Le « blindspot » de la Banque Digitale Pro

Le « blindspot », c’est « l’angle mort » du marché, un segment complet non identifié et ignoré des acteurs en place sur un marché existant. Un segment capable de permettre l’émergence d’un nouvel acteur significatif sur le marché. Il n’existe pas beaucoup d’exemples de ce type dans le domaine de la finance, marché « verrouillé » par excellence. On peut néanmoins citer Paypal (paiement internet), négligé des banquiers à ses débuts dans les années 2000 et qui fait maintenant en 2011 118 Md$ de transactions et 4,4 Md$ de CA ou Square (m-POS) lancé en 2009 et qui a atteint 15 Md$ de transactions (hors accord Starbucks), un peu moins négligé des banquiers mais pas encore tout à fait pris au sérieux (cf mes nombreux articles sur le sujet)

Pour plus sur les « percées en finance » (financial breakthrough), consultez cette présentation.

Ma conviction est qu’il existe un « blindspot » actuellement sur le marché bancaire sur le segment de la Banque Digitale Pro.

J’en ai fait une présentation au Club de l’Innovation Banque Finance Assurance animé par  Jean-Luc Strauss le 12 juin 2013 (accessible ci-dessous sur slideshare et via ce lien de téléchargement en format pdf de l’article et de la présentation)

 

Les Pros sont les entreprises de 0 à 10 salariés (voire 20 selon les nomenclatures). Ils sont très différenciés du segment Entreprise car celui-ci est adressé dans un marketing de « relation personnalisée » récurrente et d’offres « sur mesure » (du fait de leur nombre restreint) alors que les Pros relèvent (du fait de leur nombre important) d’une approche « mass market » comme la clientèle des particuliers (relation non récurrente, standardisée et offres packagées)   – le marketing bancaire disant le contraire -. Dans ce segment « mass market » où le nombre fait le poids, les pros souffrent néanmoins de n’être que 3 millions face à 60 millions de particuliers. Et ils sont souvent moins bien servis que les particuliers (par exemple en terme d’applications disponibles sur smartphone).

 

Qu’est-ce qui a changé avec les pros ?

Un pro c’est d’abord un particulier car sur le segment pro, l’utilisateur principal, le souscripteur du compte et le décisionnaire sont généralement une même personne et la mono-bancarisation est le cas le plus fréquent. Mais c’est aussi un « power user » car il a une utilisation récurrente et étendue de son compte.

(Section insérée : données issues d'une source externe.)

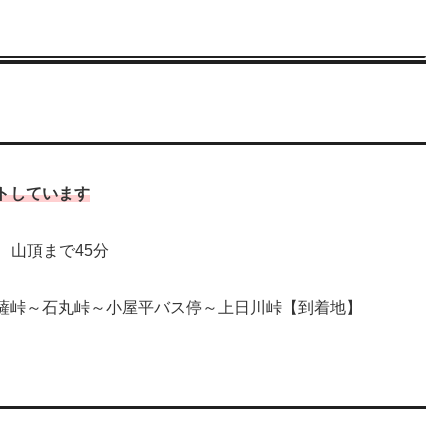
トしています
m 山頂まで45分
薩峠～石丸峠～小屋平バス停～上日川峠【到着地】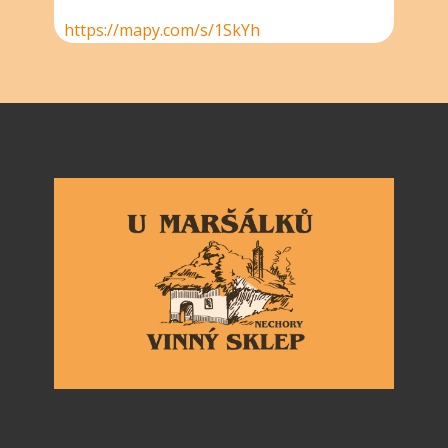
https://mapy.com/s/1SkYh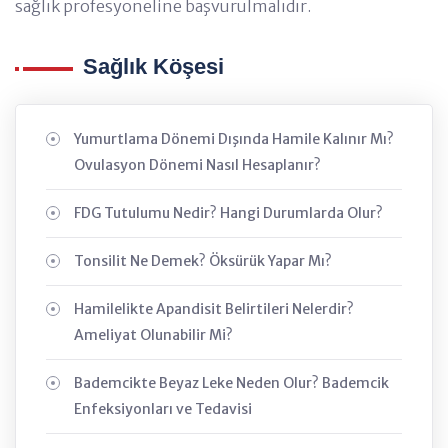
sağlık profesyoneline başvurulmalıdır.
Sağlık Köşesi
Yumurtlama Dönemi Dışında Hamile Kalınır Mı?
Ovulasyon Dönemi Nasıl Hesaplanır?
FDG Tutulumu Nedir? Hangi Durumlarda Olur?
Tonsilit Ne Demek? Öksürük Yapar Mı?
Hamilelikte Apandisit Belirtileri Nelerdir?
Ameliyat Olunabilir Mi?
Bademcikte Beyaz Leke Neden Olur? Bademcik
Enfeksiyonları ve Tedavisi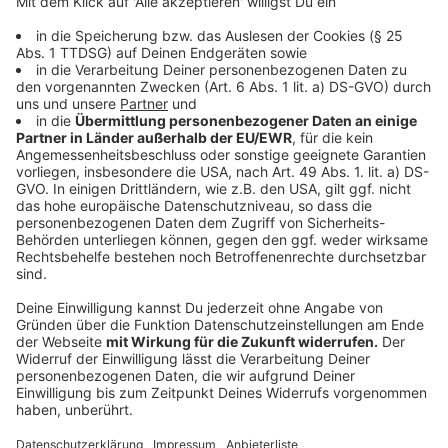
2. AO-Drohnenshow in Kombination mit dem
Feuerwerk am 18. Juli 2025
Flugzeiten: jeweils ab 22:15 Uhr
Ort: Rheinwiesen, Kaiser-Wilhelm-Ring 49, 40545
Düsseldorf
Beste Sichtbarkeit: Auf der Rheinkirmes, auf dem
gegenüberliegenden Rheinufer und auf den
Rheinbrücken
Anzeige
Infos zu AO Multimedia & Drones
Anzeige
Das schreibt das Unternehmen selbst:
AO Multimedia & Drones, mit Sitz in Bremen und Dubai,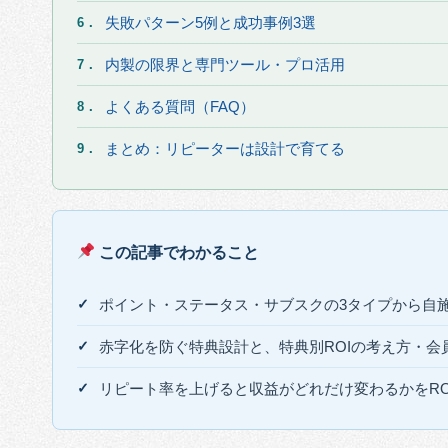
失敗パターン5例と成功事例3選
6．
内製の限界と専門ツール・プロ活用
7．
よくある質問（FAQ）
8．
まとめ：リピーターは設計で育てる
9．
この記事でわかること
ポイント・ステータス・サブスクの3タイプから自
赤字化を防ぐ特典設計と、特典別ROIの考え方・会
リピート率を上げると収益がどれだけ変わるかをRO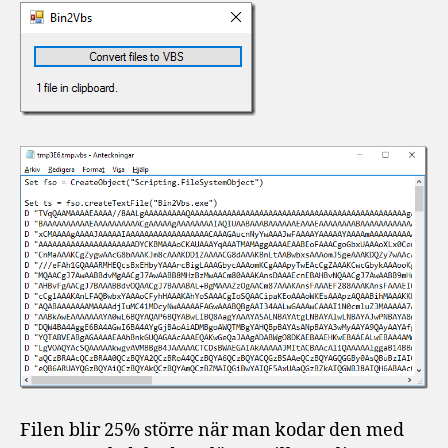
Filen blir 25% större när man kodar den med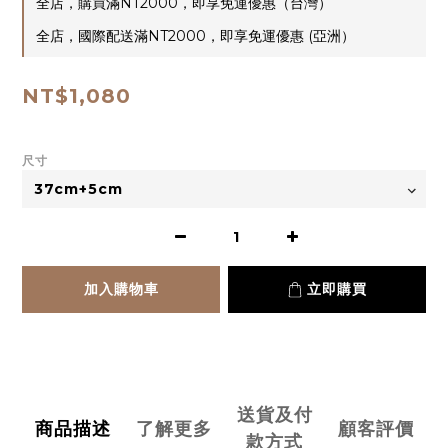
全店，購買滿NT2000，即享免運優惠（台灣）
全店，國際配送滿NT2000，即享免運優惠 (亞洲）
NT$1,080
尺寸
加入購物車
立即購買
送貨及付
商品描述
了解更多
顧客評價
款方式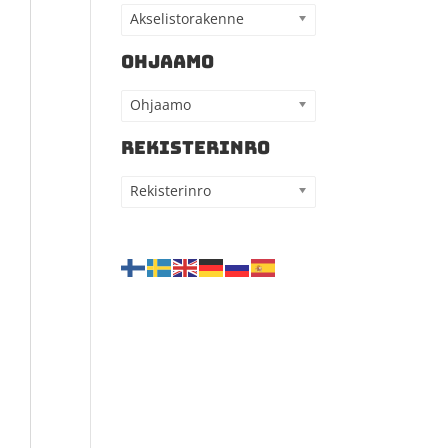
Akselistorakenne
OHJAAMO
Ohjaamo
REKISTERINRO
Rekisterinro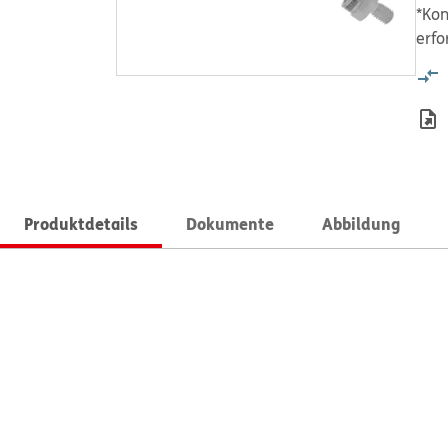
*Kon
erfo
Produktdetails
Dokumente
Abbildung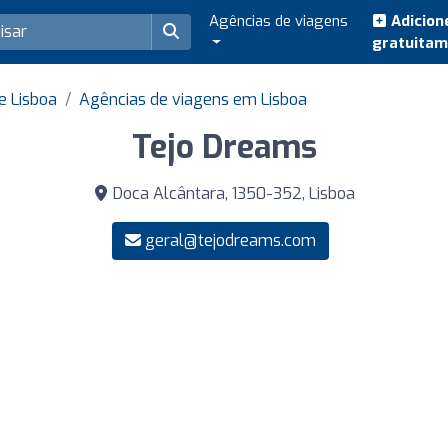
Agências de viagens
Adicion
gratuita
e Lisboa
Agências de viagens em Lisboa
Tejo Dreams
Doca Alcântara, 1350-352, Lisboa
geral@tejodreams.com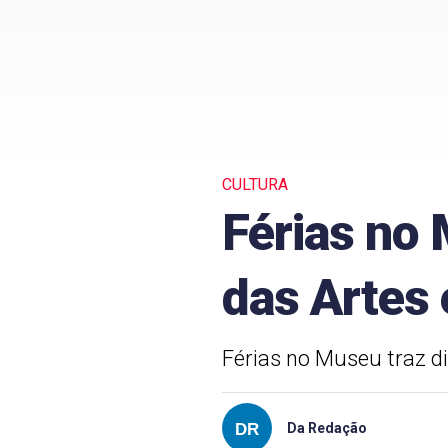
CULTURA
Férias no 
das Artes 
Férias no Museu traz di
Da Redação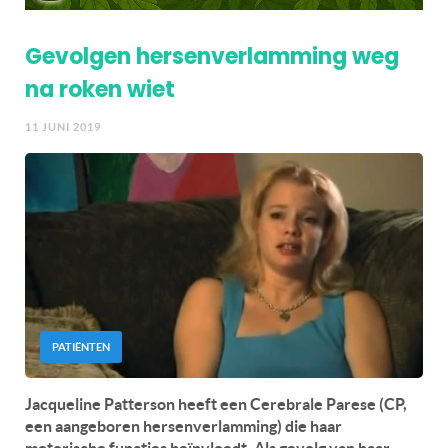
Gevolgen hersenverlamming weg
na roken wiet
11 JUNI 2019
PATIËNTEN
Jacqueline Patterson heeft een Cerebrale Parese (CP,
een aangeboren hersenverlamming) die haar
motorische functies beïnvloedt. Als gevolg van haar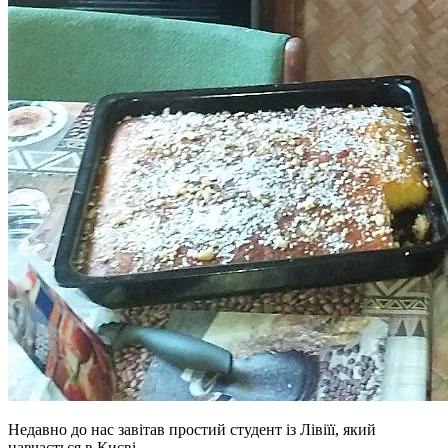
Недавно до нас завітав простий студент із Лівіїї, який
навчається в Києві.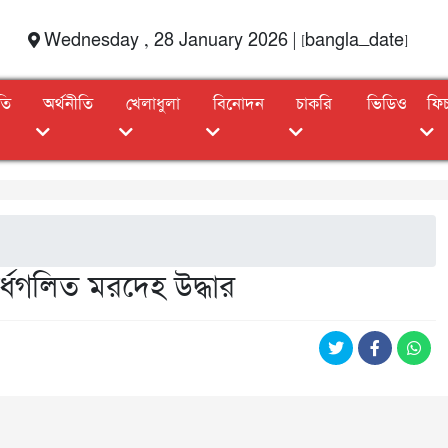
Wednesday , 28 January 2026 | [bangla_date]
তি
অর্থনীতি
খেলাধুলা
বিনোদন
চাকরি
ভিডিও
ফি
র্ধগলিত মরদেহ উদ্ধার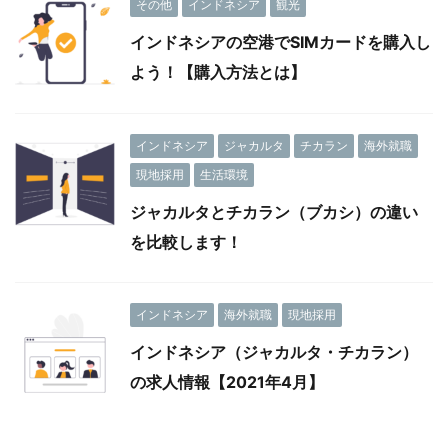
その他
インドネシア
観光
インドネシアの空港でSIMカードを購入し
よう！【購入方法とは】
インドネシア
ジャカルタ
チカラン
海外就職
現地採用
生活環境
ジャカルタとチカラン（ブカシ）の違い
を比較します！
インドネシア
海外就職
現地採用
インドネシア（ジャカルタ・チカラン）
の求人情報【2021年4月】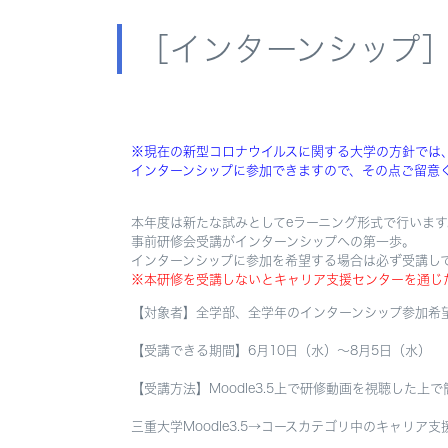
［インターンシップ
※現在の新型コロナウイルスに関する大学の方針では
インターンシップに参加できますので、その点ご留意
本年度は新たな試みとしてeラーニング形式で行います
事前研修会受講がインターンシップへの第一歩。
インターンシップに参加を希望する場合は必ず受講し
※本研修を受講しないとキャリア支援センターを通じ
【対象者】全学部、全学年のインターンシップ参加希
【受講できる期間】6月10日（水）～8月5日（水）
【受講方法】Moodle3.5上で研修動画を視聴した
三重大学Moodle3.5→コースカテゴリ中のキャリ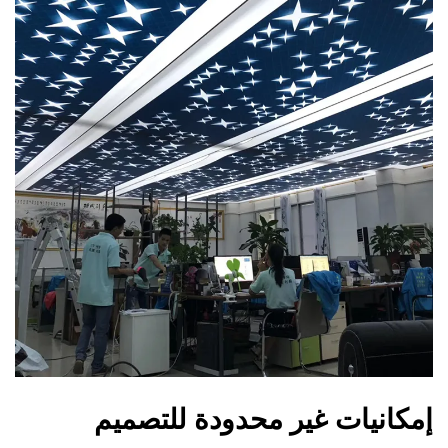
إمكانيات غير محدودة للتصميم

Il se passe avec les pros la même chose qu’avec les particuliers :

  • le développement de nouveaux usages digitaux, notamment caractérisé par l’explosion des usages et de la fréquence de consultation sur smartphones et tablettes (encore beaucoup plus accentué chez les pros)
  • l’émergence de nouveaux segments « digital natives » (parfaitement autonome en self-service sur internet), le segment « jeunes » pour les particuliers et les professions de l’internet et des technologies de l’information chez les pros (eCommerce, startups, éditeurs informatiques en Saas, services professionnels intellectuels).

Et les banques lancent de nouvelles initiatives pour s’y adapter comme Hello bank chez BNPParibas ou Soon chez Axa Banque. Il ne faut pas se laisser impressionner par la relative modestie du démarrage de ces activités, comme du relatif échec qu’ont connu les banques en ligne « pure player ». Il s’agit là de stratégie industrielle. Il y aura un basculement. Celui-ci interviendra dans 1 an, dans 2 ans, dans 5 ans, dans 10 ans mais les banques auront une offre pour capter ce basculement à la vitesse à laquelle il s’effectuera (c’est-à-dire lentement pour le moment mais des facteurs d’accélération se sont matérialisés).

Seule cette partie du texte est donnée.